Reginald bowed his head. "I'll begin at once."

Karl watched the old man move—watched as the gears of a private world started to turn toward ruin. For a heartbeat, something like guilt flickered across him; the image of his mother smiling, of his father's careful hand on a schematic, rose and then fell away like a reed in a storm.

He wanted them to be remembered with grief and gratitude, not folded into the statistics of the rebels' progeny. If that required burning a thousand corners of the world to ash, so be it. If it required changing his own soul into a ledger of names, he would.

When Reginald left to assemble men, databases, and channels that Karl barely understood but knew how to buy, Karl lay back and watched the ceiling melt into the white noise of the hospital. The city continued beneath its glass skin: trams, traffic, the indifferent hum of industry. Outside those noises, a private war began to take shape—one that would not be waged only on maps or in boardrooms, but on the soft, tender things that made people more than enemies: family dinners, old photographs, the places where people kept their pets.

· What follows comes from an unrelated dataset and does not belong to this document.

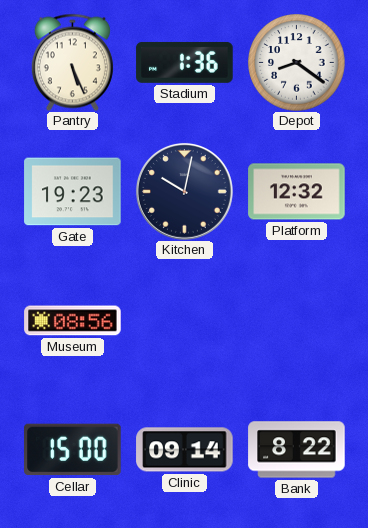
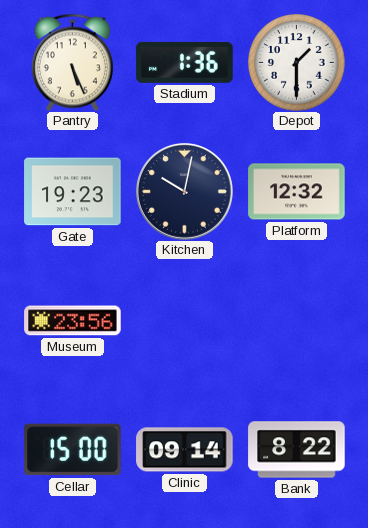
Depot: 8:21 -> 1:30
Museum: 08:56 -> 23:56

He told himself it was righteous. He told himself it would honor the two people who had chosen to die rather than turn their work into more death. Underneath that justification, another thing lived: a wintered impatience that would not warm again.

Karl closed his eyes, feeling the outline of a plan forming like frost on glass. It was neat, economical, and merciless. It fit him now the way illness once had—an identity.